Since the 1970s, painting as an art has been declared to be dead more than once. Belgian artist Luc Tuymans, on the other hand, is someone who breathed new life into painting in Flanders. He had his first exhibition in 1988 – a full ten years after the creation of his first works – because, in his own words, he wanted to be more-or-less sure that he was ready. And yet, Tuymans’ work speaks to painting’s ‘impotence’ which, paradoxically, is also the source of its strength. The selective vagueness of our memories, as well, in part determines the stylistic characteristics of his paintings. They are usually of modest format, oftentimes with pale, muted, sparse colors and a strongly simplified figuration bereft of visual ‘detail’. Both individual as well as collective memory/past are important sources of inspiration for Tuymans, principally with respect to wartimes. The visual material from this period that is handed us, is carefully handled and commented upon in his works. Moreover, the medium of film and his experiments with it have indelibly marked Tuymans’ work, and he relates this to with the mechanism of memory: film is delivered to us as a still image, while painting spurs us to transpose images in movement. Tuymans keeps playing with the notion that meaning is more important than image. This is why he has in recent years – aside from wartime-related motifs – broached various other ‘loaded’ themes, like biblical topics, nationalism, intolerance and violence.

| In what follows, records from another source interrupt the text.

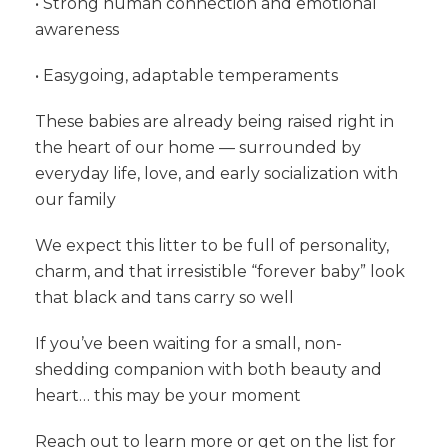
• Strong human connection and emotional
awareness
• Easygoing, adaptable temperaments
These babies are already being raised right in
the heart of our home — surrounded by
everyday life, love, and early socialization with
our family
We expect this litter to be full of personality,
charm, and that irresistible “forever baby” look
that black and tans carry so well
If you’ve been waiting for a small, non-
shedding companion with both beauty and
heart… this may be your moment
Reach out to learn more or get on the list for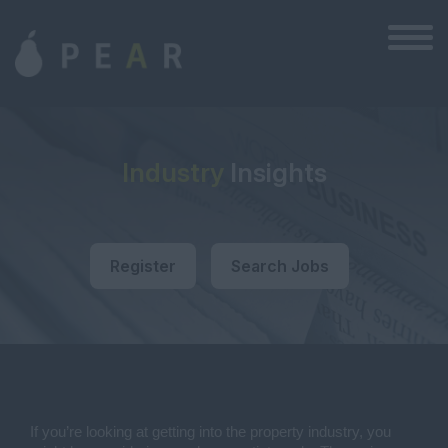
Industry
Insights
Register
Search Jobs
If you’re looking at getting into the property industry, you 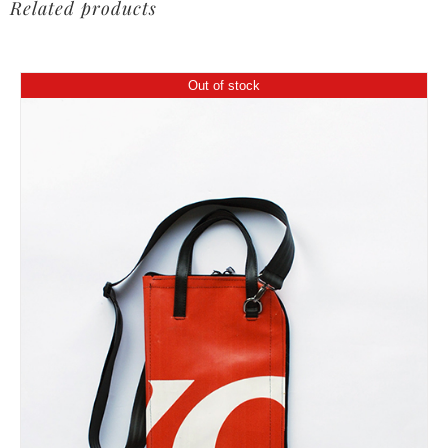
Related products
Out of stock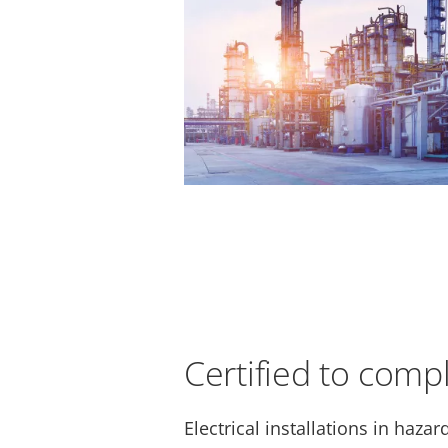
Certified to comp
Electrical installations in haza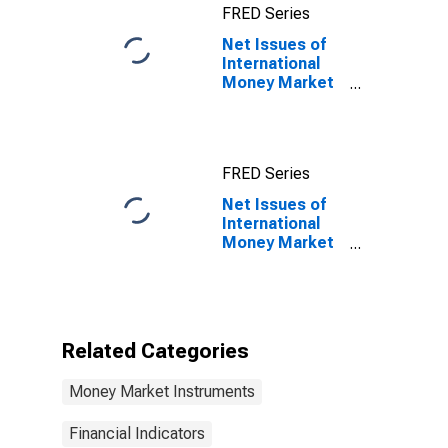
FRED Series
Term at Original
Maturity,
Net Issues of
Residence of
International
Issuer in
Money Market
Canada
instruments for
All Issuers,
Nationality of
Issuer in Italy
FRED Series
Net Issues of
International
Money Market
instruments for
All Issuers,
Nationality of
Issuer in Italy
(DISCONTINUED)
Related Categories
Money Market Instruments
Financial Indicators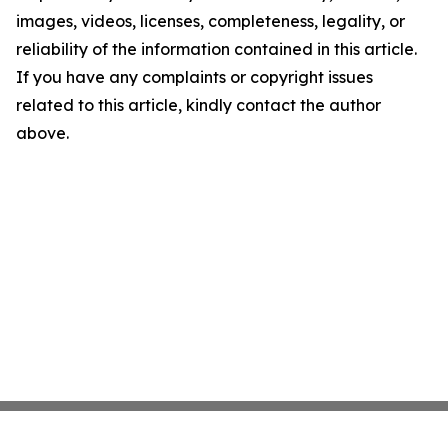
images, videos, licenses, completeness, legality, or
reliability of the information contained in this article.
If you have any complaints or copyright issues
related to this article, kindly contact the author
above.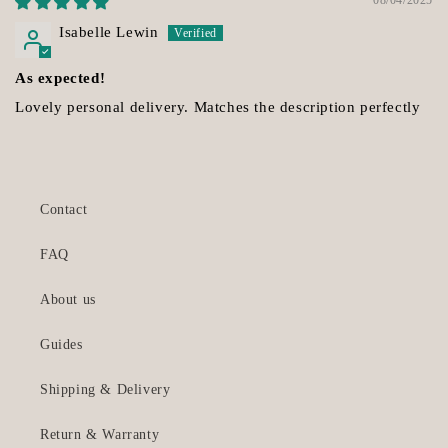
Isabelle Lewin
As expected!
Lovely personal delivery. Matches the description perfectly
Contact
FAQ
About us
Guides
Shipping & Delivery
Return & Warranty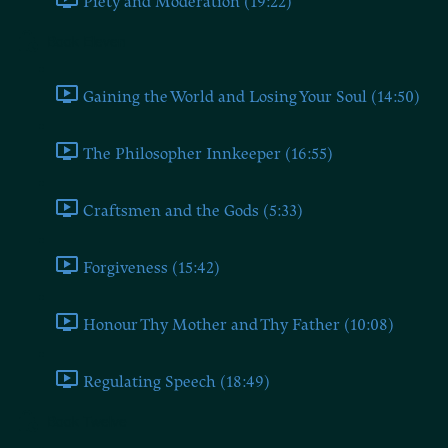
Piety and Moderation (19:22)
Book Eleven
Gaining the World and Losing Your Soul (14:50)
The Philosopher Innkeeper (16:55)
Craftsmen and the Gods (5:33)
Forgiveness (15:42)
Honour Thy Mother and Thy Father (10:08)
Regulating Speech (18:49)
Book Twelve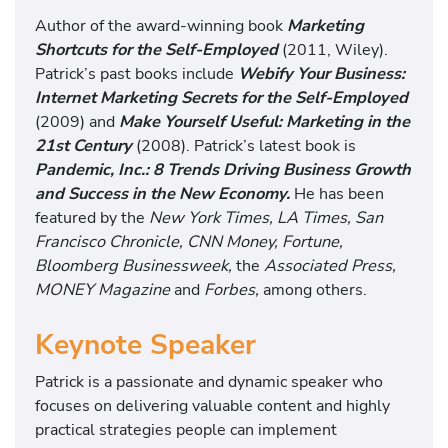
Author of the award-winning book
Marketing
Shortcuts for the Self-Employed
(2011, Wiley).
Patrick’s past books include
Webify Your Business:
Internet Marketing Secrets for the Self-Employed
(2009) and
Make Yourself Useful: Marketing in the
21st Century
(2008). Patrick’s latest book is
Pandemic, Inc.: 8 Trends Driving Business Growth
and Success in the New Economy.
He has been
featured by the
New York Times, LA Times, San
Francisco Chronicle, CNN Money, Fortune,
Bloomberg Businessweek,
the
Associated Press,
MONEY Magazine
and
Forbes,
among others.
Keynote Speaker
Patrick is a passionate and dynamic speaker who
focuses on delivering valuable content and highly
practical strategies people can implement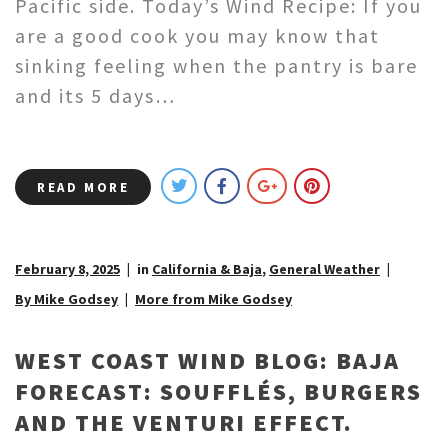
Pacific side. Today’s Wind Recipe: If you
are a good cook you may know that
sinking feeling when the pantry is bare
and its 5 days…
READ MORE
February 8, 2025
in
California & Baja
,
General Weather
By Mike Godsey
More from Mike Godsey
WEST COAST WIND BLOG: BAJA
FORECAST: SOUFFLÉS, BURGERS
AND THE VENTURI EFFECT.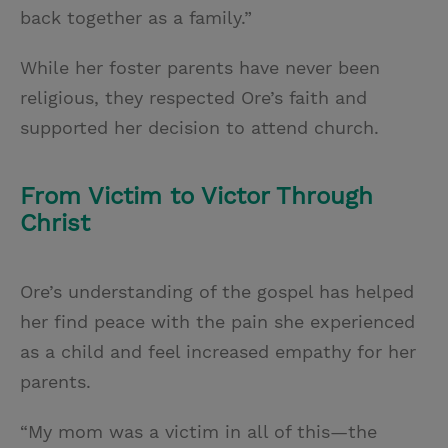
back together as a family.”
While her foster parents have never been
religious, they respected Ore’s faith and
supported her decision to attend church.
From Victim to Victor Through
Christ
Ore’s understanding of the gospel has helped
her find peace with the pain she experienced
as a child and feel increased empathy for her
parents.
“My mom was a victim in all of this—the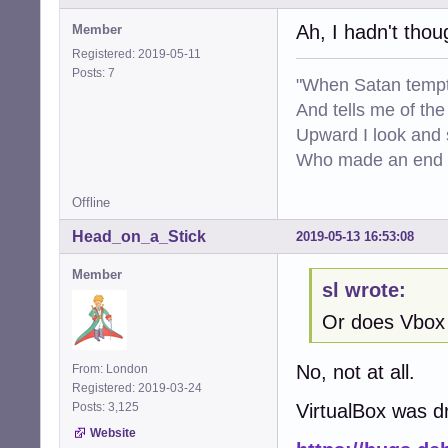
Ah, I hadn't tho
Member
Registered: 2019-05-11
Posts: 7
"When Satan tempt
And tells me of the 
Upward I look and
Who made an end of
Offline
Head_on_a_Stick
2019-05-13 16:53:08
Member
sl wrote:
Or does Vbox
No, not at all.
From: London
Registered: 2019-03-24
Posts: 3,125
VirtualBox was d
Website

Luc Tuymans is a worldwide referential - and therewith also very expensive - artist. Part of his praxis is the realisation of paintings in situ, most often for temporary situations and therefore out of the market system, in a grand scale where Tuymans remains the painter and other artists are assisting him as external eyes during the process of realisation. In Moscow such a painting is a temporary reference in the central pavilion nr. 1. It is a version of his theme of ‘The Worshipper’, a cleric of indeterminate faith engaged in an ambiguous ceremony.